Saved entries

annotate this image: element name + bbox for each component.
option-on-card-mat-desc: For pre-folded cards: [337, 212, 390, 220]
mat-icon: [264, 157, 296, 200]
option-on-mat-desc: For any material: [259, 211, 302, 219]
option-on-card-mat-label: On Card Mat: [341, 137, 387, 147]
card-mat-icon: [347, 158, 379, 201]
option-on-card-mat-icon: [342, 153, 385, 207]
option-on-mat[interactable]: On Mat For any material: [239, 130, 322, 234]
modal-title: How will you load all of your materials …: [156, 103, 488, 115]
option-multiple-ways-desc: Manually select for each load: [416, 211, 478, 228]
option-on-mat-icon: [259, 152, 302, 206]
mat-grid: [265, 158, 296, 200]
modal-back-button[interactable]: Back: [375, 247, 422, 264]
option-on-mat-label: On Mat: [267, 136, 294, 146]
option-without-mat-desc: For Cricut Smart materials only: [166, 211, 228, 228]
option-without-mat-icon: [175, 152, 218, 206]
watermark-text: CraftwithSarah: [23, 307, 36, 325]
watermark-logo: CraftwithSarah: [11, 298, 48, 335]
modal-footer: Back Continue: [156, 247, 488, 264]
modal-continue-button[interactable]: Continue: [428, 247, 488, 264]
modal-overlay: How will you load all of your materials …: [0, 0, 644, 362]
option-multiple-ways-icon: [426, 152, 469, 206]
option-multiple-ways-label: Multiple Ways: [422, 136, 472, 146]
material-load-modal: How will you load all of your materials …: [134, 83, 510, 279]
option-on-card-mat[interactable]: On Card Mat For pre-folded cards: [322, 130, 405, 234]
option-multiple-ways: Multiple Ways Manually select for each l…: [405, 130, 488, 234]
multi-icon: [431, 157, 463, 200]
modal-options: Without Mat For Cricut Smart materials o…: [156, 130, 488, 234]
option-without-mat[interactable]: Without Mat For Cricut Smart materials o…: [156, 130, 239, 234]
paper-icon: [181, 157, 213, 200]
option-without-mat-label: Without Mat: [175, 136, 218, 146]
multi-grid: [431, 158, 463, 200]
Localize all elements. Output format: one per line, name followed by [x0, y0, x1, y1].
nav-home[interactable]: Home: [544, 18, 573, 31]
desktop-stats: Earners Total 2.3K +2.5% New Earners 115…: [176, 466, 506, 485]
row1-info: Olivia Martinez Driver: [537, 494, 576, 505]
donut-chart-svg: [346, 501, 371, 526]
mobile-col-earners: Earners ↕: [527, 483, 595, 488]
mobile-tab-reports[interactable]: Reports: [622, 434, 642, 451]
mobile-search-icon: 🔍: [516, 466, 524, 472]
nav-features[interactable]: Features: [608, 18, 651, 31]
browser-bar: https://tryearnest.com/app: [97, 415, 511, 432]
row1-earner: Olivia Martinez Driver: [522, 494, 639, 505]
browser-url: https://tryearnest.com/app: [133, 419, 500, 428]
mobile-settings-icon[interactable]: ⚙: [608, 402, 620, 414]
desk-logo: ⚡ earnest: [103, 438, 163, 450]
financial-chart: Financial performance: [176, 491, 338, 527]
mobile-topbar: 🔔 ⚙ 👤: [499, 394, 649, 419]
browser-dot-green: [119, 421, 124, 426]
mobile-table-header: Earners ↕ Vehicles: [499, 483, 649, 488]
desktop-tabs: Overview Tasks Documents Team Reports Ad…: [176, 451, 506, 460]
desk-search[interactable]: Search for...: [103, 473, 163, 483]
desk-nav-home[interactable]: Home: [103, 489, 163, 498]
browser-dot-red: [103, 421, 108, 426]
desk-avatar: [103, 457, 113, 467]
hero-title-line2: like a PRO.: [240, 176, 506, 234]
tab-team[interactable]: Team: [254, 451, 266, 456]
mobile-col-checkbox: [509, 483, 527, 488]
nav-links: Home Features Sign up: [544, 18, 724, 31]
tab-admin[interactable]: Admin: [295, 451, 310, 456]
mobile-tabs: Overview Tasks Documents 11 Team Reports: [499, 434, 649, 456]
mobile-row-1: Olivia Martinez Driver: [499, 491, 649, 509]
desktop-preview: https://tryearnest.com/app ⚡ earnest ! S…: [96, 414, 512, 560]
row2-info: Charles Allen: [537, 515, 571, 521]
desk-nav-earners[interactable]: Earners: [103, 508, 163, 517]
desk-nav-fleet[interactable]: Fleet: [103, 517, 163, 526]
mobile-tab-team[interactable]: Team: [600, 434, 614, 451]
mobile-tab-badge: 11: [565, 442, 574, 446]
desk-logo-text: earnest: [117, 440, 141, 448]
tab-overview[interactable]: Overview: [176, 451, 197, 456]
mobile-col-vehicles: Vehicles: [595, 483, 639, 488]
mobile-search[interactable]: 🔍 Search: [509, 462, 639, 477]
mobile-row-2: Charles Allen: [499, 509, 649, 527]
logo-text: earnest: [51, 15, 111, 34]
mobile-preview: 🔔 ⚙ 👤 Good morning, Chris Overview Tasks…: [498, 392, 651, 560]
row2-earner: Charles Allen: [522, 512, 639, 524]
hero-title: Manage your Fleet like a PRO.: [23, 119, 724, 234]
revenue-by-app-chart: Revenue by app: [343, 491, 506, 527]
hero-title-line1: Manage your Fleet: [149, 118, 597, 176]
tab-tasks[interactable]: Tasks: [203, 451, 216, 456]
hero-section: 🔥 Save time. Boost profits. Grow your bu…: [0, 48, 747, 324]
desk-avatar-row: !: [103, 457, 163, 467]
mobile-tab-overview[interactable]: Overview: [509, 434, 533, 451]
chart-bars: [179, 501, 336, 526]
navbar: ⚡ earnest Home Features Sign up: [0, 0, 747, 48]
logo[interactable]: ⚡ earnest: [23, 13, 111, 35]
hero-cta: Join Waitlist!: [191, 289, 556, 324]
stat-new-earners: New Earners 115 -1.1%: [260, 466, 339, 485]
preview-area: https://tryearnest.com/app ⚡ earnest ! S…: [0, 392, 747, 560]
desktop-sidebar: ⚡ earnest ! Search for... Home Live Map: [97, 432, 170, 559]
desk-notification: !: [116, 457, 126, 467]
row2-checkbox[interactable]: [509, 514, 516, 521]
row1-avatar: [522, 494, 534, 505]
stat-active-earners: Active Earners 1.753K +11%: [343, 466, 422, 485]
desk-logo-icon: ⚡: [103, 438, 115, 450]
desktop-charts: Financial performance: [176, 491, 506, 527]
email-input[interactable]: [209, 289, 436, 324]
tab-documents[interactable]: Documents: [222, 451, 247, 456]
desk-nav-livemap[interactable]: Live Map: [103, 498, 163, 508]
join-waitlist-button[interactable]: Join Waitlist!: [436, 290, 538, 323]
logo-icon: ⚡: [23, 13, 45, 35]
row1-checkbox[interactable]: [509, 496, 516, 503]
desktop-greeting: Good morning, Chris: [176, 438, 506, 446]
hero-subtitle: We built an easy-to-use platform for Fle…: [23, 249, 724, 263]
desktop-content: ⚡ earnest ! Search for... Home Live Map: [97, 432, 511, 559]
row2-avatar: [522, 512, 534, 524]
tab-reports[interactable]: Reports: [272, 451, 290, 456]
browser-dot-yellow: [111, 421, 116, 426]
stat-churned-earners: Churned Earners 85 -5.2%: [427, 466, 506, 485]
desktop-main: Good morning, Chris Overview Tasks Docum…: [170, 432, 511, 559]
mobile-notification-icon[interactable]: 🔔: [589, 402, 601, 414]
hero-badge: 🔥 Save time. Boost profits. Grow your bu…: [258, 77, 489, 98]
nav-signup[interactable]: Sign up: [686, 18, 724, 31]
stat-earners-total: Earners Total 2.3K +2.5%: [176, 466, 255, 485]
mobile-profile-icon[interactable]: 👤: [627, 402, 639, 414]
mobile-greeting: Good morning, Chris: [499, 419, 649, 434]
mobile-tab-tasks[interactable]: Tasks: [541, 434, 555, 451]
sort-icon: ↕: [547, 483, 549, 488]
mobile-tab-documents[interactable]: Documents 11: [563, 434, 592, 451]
...
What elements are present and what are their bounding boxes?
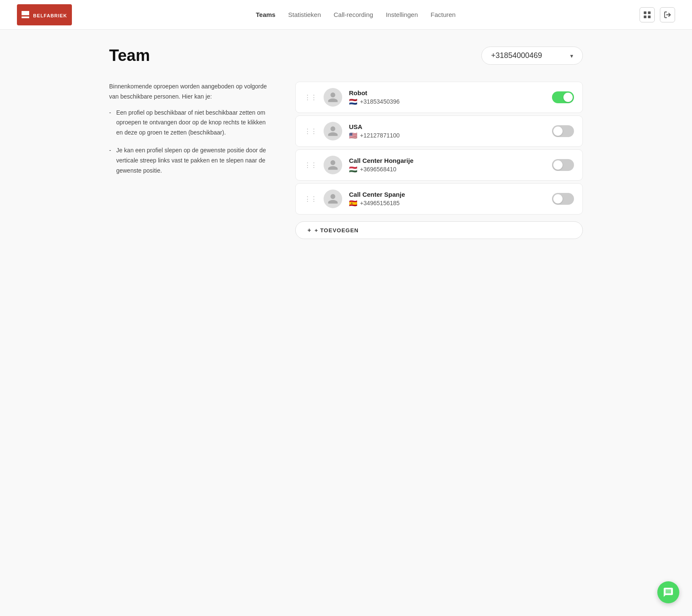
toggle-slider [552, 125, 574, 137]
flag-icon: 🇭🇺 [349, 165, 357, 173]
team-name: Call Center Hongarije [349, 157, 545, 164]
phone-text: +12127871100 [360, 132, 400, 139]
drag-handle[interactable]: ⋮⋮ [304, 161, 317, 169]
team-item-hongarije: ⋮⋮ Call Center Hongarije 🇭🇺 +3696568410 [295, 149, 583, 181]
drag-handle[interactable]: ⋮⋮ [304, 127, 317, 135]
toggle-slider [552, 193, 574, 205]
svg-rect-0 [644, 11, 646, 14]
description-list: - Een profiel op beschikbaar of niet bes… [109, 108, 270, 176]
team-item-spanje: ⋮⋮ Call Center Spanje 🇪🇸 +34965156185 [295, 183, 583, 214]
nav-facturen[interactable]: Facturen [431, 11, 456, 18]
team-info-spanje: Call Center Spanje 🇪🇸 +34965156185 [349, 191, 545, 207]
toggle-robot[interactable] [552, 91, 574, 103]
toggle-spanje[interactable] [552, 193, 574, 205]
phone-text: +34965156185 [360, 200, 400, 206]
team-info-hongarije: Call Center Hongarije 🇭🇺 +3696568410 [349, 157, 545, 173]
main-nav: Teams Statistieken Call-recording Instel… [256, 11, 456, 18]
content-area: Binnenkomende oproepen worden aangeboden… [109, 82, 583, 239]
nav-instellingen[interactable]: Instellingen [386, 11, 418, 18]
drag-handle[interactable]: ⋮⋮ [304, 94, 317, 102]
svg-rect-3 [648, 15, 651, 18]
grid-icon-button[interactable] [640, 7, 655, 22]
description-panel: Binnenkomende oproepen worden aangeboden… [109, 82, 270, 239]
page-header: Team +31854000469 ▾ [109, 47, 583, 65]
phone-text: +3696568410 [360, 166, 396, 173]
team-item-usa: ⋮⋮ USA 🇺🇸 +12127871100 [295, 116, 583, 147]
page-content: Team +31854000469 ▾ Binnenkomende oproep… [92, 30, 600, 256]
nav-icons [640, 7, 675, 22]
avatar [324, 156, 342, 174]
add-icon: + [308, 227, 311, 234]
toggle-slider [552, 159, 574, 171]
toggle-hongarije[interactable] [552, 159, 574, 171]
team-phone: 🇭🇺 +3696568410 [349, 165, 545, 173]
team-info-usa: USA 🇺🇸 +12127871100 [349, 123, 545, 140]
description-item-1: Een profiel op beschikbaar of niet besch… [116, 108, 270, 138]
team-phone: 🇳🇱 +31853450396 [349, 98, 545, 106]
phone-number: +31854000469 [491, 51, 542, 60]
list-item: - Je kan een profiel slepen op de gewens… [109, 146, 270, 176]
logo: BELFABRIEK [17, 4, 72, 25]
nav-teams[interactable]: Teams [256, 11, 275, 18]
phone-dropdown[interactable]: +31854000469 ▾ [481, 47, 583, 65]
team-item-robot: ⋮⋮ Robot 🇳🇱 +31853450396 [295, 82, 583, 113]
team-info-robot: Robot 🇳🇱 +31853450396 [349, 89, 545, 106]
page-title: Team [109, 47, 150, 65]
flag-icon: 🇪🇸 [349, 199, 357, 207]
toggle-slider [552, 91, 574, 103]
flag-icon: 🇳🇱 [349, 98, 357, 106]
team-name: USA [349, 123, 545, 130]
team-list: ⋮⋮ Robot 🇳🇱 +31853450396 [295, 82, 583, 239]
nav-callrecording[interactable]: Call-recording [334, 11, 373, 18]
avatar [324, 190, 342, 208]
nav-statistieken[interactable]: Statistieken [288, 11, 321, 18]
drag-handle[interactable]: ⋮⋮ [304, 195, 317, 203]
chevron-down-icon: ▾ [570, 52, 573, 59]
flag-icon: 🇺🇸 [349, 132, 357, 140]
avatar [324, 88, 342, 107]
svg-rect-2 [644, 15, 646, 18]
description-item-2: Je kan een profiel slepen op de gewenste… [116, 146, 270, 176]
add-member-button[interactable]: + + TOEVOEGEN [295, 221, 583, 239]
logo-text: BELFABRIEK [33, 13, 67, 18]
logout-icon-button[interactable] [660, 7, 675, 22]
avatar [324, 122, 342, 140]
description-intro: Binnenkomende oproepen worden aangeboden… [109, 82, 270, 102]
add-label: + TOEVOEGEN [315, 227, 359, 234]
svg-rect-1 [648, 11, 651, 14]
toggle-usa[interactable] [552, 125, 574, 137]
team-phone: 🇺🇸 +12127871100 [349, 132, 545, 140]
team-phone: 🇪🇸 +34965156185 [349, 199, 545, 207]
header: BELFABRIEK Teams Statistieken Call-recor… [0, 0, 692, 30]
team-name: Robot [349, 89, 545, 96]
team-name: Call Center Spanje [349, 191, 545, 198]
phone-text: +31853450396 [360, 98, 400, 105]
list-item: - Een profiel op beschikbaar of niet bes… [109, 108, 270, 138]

REQUIREMENT => Whenever a line in the data holds "Live", copy that line.

ANSWER TO THE PROBLEM =>
desktop-sidebar: ⚡ earnest ! Search for... Home Live Map: [97, 432, 170, 559]
desk-nav-livemap[interactable]: Live Map: [103, 498, 163, 508]
desktop-content: ⚡ earnest ! Search for... Home Live Map: [97, 432, 511, 559]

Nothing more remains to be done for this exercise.